Après le très impressionnant thriller La Loi de Téhéran, Saeed Roustaee filme une fresque familiale rageuse dans la capitale iranienne. Quatre frères un peu pieds nickelés subissent de plein fouet la crise économique de leur pays et sont poussés par leur sœur Leila à se prendre en main et monter leur propre business, et tant pis si ce doit être au détriment de la fierté mal placée de leurs parents.
La mise en scène est tout aussi virtuose et ample que dans son précédent film, le réalisateur enchainant plans admirablement découpés et confrontations aux dialogues tranchants. S’appuyant sur sa technique remarquable, il fait monter la tension au cœur de la famille que les différences de point de vue d’une fratrie qui doit jongler entre honneur, paraître et réalité économique exacerbent. Il livre ainsi quelques scènes mémorables dont un mariage venant couronner le nouveau parrain digne de De Palma ou Coppola et un dénouement puissant.

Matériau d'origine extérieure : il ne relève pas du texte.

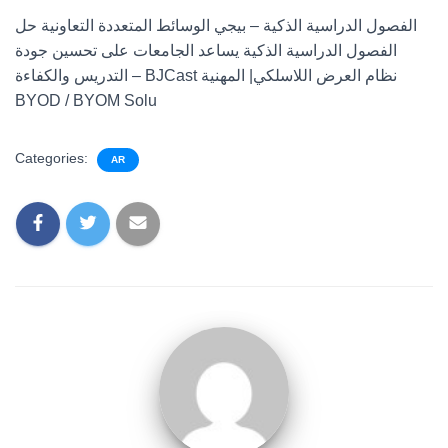
الفصول الدراسية الذكية – بيجي الوسائط المتعددة التعاونية حل
الفصول الدراسية الذكية يساعد الجامعات على تحسين جودة
التدريس والكفاءة – BJCast نظام العرض اللاسلكي| المهنية
BYOD / BYOM Solu
Categories:
AR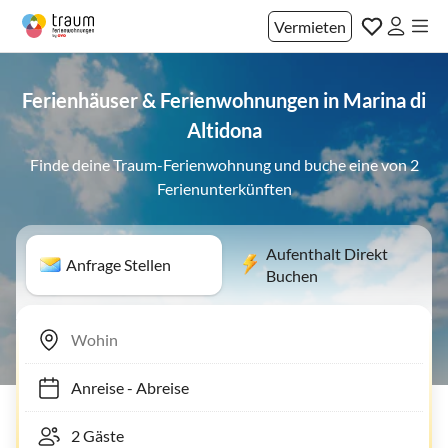
Vermieten
Ferienhäuser & Ferienwohnungen in Marina di
Altidona
Finde deine Traum-Ferienwohnung und buche eine von 2
Ferienunterkünften
Aufenthalt Direkt
Anfrage Stellen
Buchen
Anreise
-
Abreise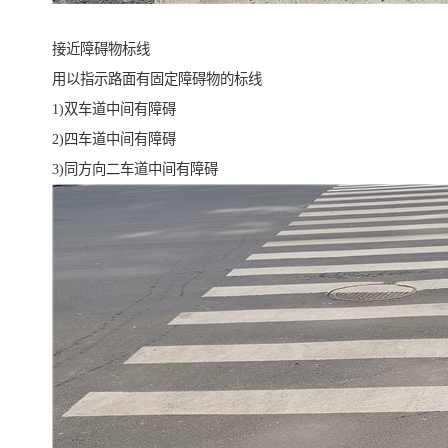
接近障碍物标线
用以指示路面有固定障碍物的标线
1)双车道中间有障碍
2)四车道中间有障碍
3)同方向二车道中间有障碍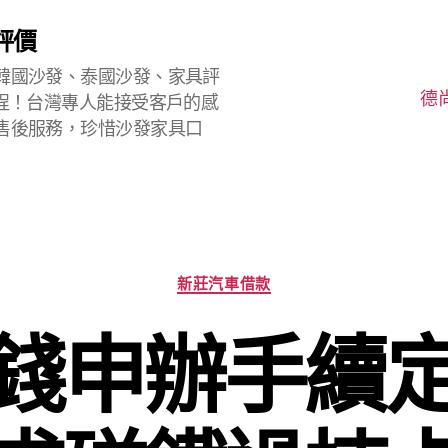
評價
韓國沙發、泰國沙發、家具評
德
程！台灣專人能接受客戶的感
售後服務，珍惜沙發家具口
分
新莊汽車借款
類
錢申辦手續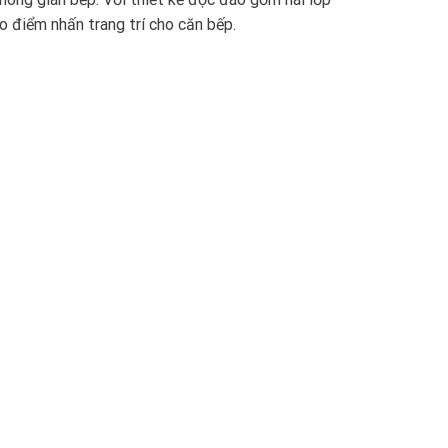
o điểm nhấn trang trí cho căn bếp.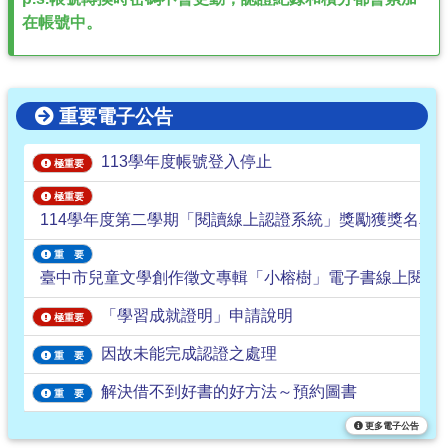
在帳號中。
重要電子公告
113學年度帳號登入停止
極重要
極重要
114學年度第二學期「閱讀線上認證系統」獎勵獲獎名單
重 要
臺中市兒童文學創作徵文專輯「小榕樹」電子書線上閱讀
「學習成就證明」申請說明
極重要
因故未能完成認證之處理
重 要
解決借不到好書的好方法～預約圖書
重 要
更多電子公告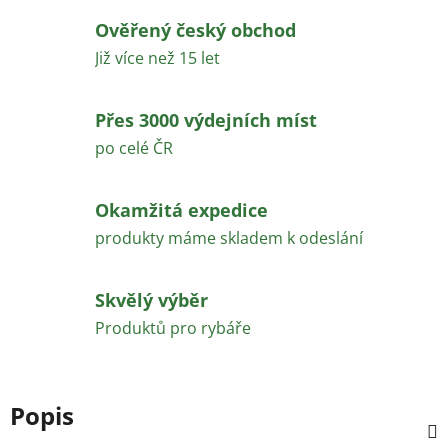
Ověřený český obchod
Již více než 15 let
Přes 3000 výdejních míst
po celé ČR
Okamžitá expedice
produkty máme skladem k odeslání
Skvělý výběr
Produktů pro rybáře
Popis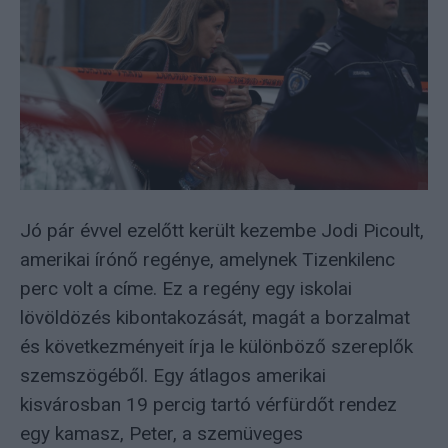
Jó pár évvel ezelőtt került kezembe Jodi Picoult,
amerikai írónő regénye, amelynek Tizenkilenc
perc volt a címe. Ez a regény egy iskolai
lövöldözés kibontakozását, magát a borzalmat
és következményeit írja le különböző szereplők
szemszögéből. Egy átlagos amerikai
kisvárosban 19 percig tartó vérfürdőt rendez
egy kamasz, Peter, a szemüveges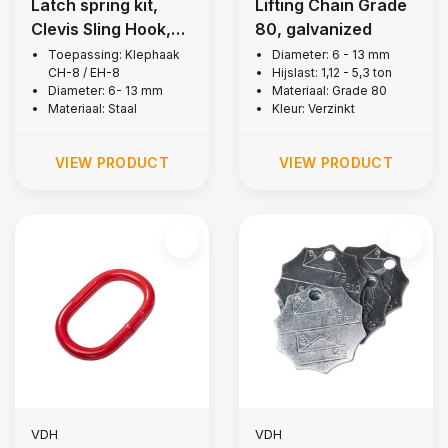
Latch spring kit,
Lifting Chain Grade
Clevis Sling Hook,
80, galvanized
Grade 80
Toepassing: Klephaak
Diameter: 6 - 13 mm
CH-8 / EH-8
Hijslast: 1,12 - 5,3 ton
Diameter: 6- 13 mm
Materiaal: Grade 80
Materiaal: Staal
Kleur: Verzinkt
VIEW PRODUCT
VIEW PRODUCT
VDH
VDH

Roustaee parvient également à croquer magistralement des personnages forts et hauts en couleur, à commencer par les quatre frères bien sûr, solidement écrits, très différents et en même temps complémentaires, mais surtout ce patriarche aux airs de vieux papy dépassé et prêt à tout, malgré son corps vacillant, pour obtenir la reconnaissance que sa famille lui a refusé toute sa vie en le dénigrant constamment, Saeed Poursamimi est époustouflant. Et enfin Leila, dont chaque expression trahit la frustration d’une ambition impossible à assouvir et la volonté d’exister sans avoir voix au chapitre. Chacun constitue une pièce de cette famille au bord de l’explosion, à l’image de son pays, meurtri par la misère, gangréné par la corruption et sclérosé par son conservatisme et le patriarcat.
Dans la lignée du très réussi La Loi de Téhéran, Saeed Roustaee livre un drame familial et social ambitieux, dense et cohérent. Seul bémol, les 2h39 ne se justifiaient sans doute pas.